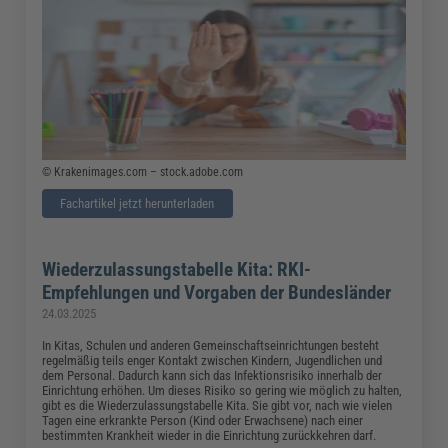
© Krakenimages.com – stock.adobe.com
Fachartikel jetzt herunterladen
Wiederzulassungstabelle Kita: RKI-
Empfehlungen und Vorgaben der Bundesländer
24.03.2025
In Kitas, Schulen und anderen Gemeinschaftseinrichtungen besteht
regelmäßig teils enger Kontakt zwischen Kindern, Jugendlichen und
dem Personal. Dadurch kann sich das Infektionsrisiko innerhalb der
Einrichtung erhöhen. Um dieses Risiko so gering wie möglich zu halten,
gibt es die Wiederzulassungstabelle Kita. Sie gibt vor, nach wie vielen
Tagen eine erkrankte Person (Kind oder Erwachsene) nach einer
bestimmten Krankheit wieder in die Einrichtung zurückkehren darf.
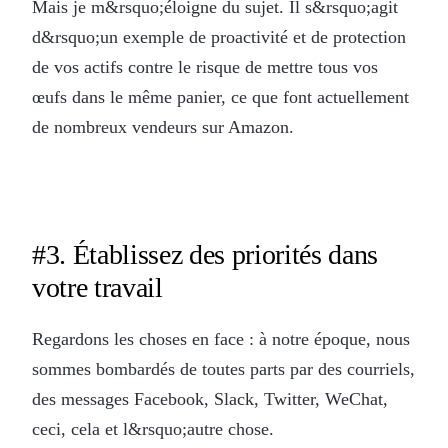
Mais je m&rsquo;éloigne du sujet. Il s&rsquo;agit
d&rsquo;un exemple de proactivité et de protection
de vos actifs contre le risque de mettre tous vos
œufs dans le même panier, ce que font actuellement
de nombreux vendeurs sur Amazon.
#3. Établissez des priorités dans
votre travail
Regardons les choses en face : à notre époque, nous
sommes bombardés de toutes parts par des courriels,
des messages Facebook, Slack, Twitter, WeChat,
ceci, cela et l&rsquo;autre chose.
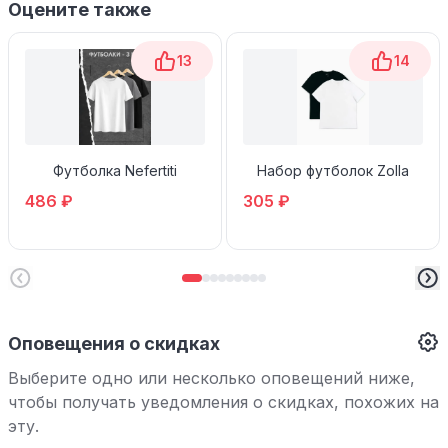
Оцените также
13
14
Футболка Nefertiti
Набор футболок Zolla
486 ₽
305 ₽
Оповещения о скидках
Выберите одно или несколько оповещений ниже,
чтобы получать уведомления о скидках, похожих на
эту.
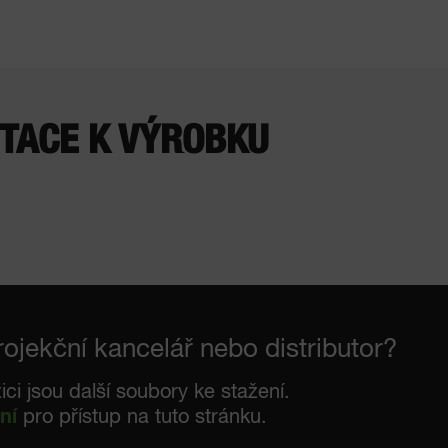
TACE K VÝROBKU
rojekční kancelář nebo distributor?
ici jsou další soubory ke stažení.
ní
pro přístup na tuto stránku.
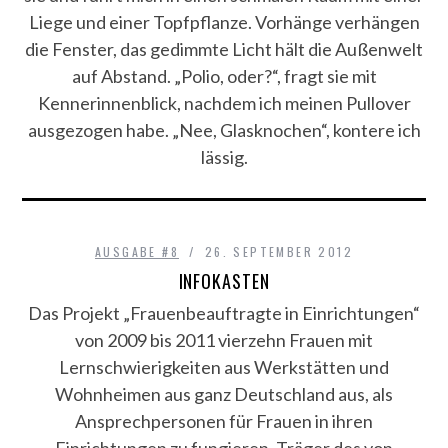
Liege und einer Topfpflanze. Vorhänge verhängen
die Fenster, das gedimmte Licht hält die Außenwelt
auf Abstand. „Polio, oder?“, fragt sie mit
Kennerinnenblick, nachdem ich meinen Pullover
ausgezogen habe. „Nee, Glasknochen“, kontere ich
lässig.
AUSGABE #8
26. SEPTEMBER 2012
INFOKASTEN
Das Projekt „Frauenbeauftragte in Einrichtungen“
von 2009 bis 2011 vierzehn Frauen mit
Lernschwierigkeiten aus Werkstätten und
Wohnheimen aus ganz Deutschland aus, als
Ansprechpersonen für Frauen in ihren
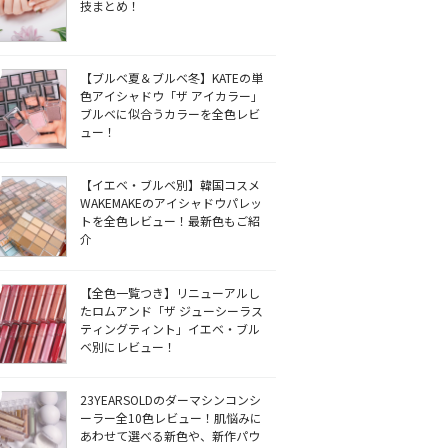
技まとめ！
【ブルベ夏＆ブルベ冬】KATEの単
色アイシャドウ「ザ アイカラー」
ブルベに似合うカラーを全色レビ
ュー！
【イエベ・ブルベ別】韓国コスメ
WAKEMAKEのアイシャドウパレッ
トを全色レビュー！最新色もご紹
介
【全色一覧つき】リニューアルし
たロムアンド「ザ ジューシーラス
ティングティント」イエベ・ブル
ベ別にレビュー！
23YEARSOLDのダーマシンコンシ
ーラー全10色レビュー！肌悩みに
あわせて選べる新色や、新作パウ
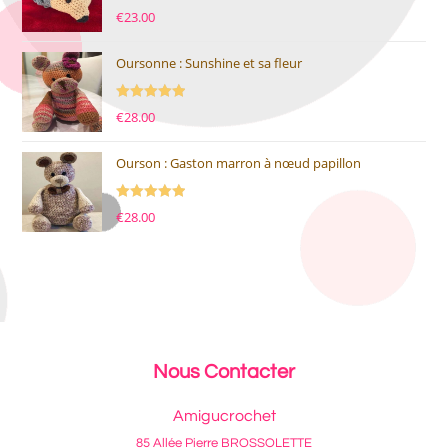
Note
5.00
€
23.00
sur 5
Oursonne : Sunshine et sa fleur
Note
5.00
€
28.00
sur 5
Ourson : Gaston marron à nœud papillon
Note
5.00
€
28.00
sur 5
Nous Contacter
Amigucrochet
85 Allée Pierre BROSSOLETTE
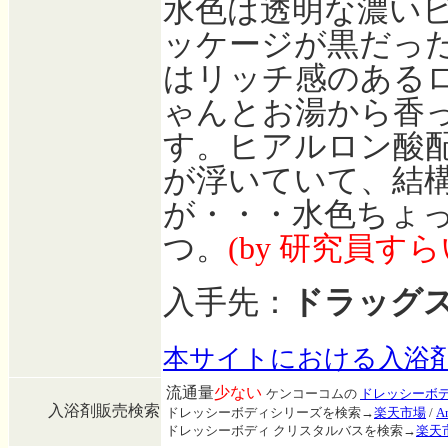
水色は透明な濃い
ッケージが黒だっ
はリッチ感のある
ゃんとお湯から香
す。ヒアルロン酸
が浮いていて、結
が・・・水色ちょ
つ。
(by 研究員すら
入手先：
ドラッグ
本サイトにおける入浴
流通量
少ない
ケンコーコムの
ドレッシーボデ
入浴剤販売検索
ドレッシーボディシリーズを検索→
楽天市場
/
A
ドレッシーボディ クリスタルバスを検索→
楽天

***

** Assignment **
Within the listing above, find the line containing "gibt es die" and the line containing "œufs dans le". Transcribe them and everything between them exactly, leaving out the pictures.

** Result **
gibt es die Wiederzulassungstabelle Kita. Sie gibt vor, nach wie vielen
Tagen eine erkrankte Person (Kind oder Erwachsene) nach einer
bestimmten Krankheit wieder in die Einrichtung zurückkehren darf.
Mais je m&rsquo;éloigne du sujet. Il s&rsquo;agit
d&rsquo;un exemple de proactivité et de protection
de vos actifs contre le risque de mettre tous vos
œufs dans le même panier, ce que font actuellement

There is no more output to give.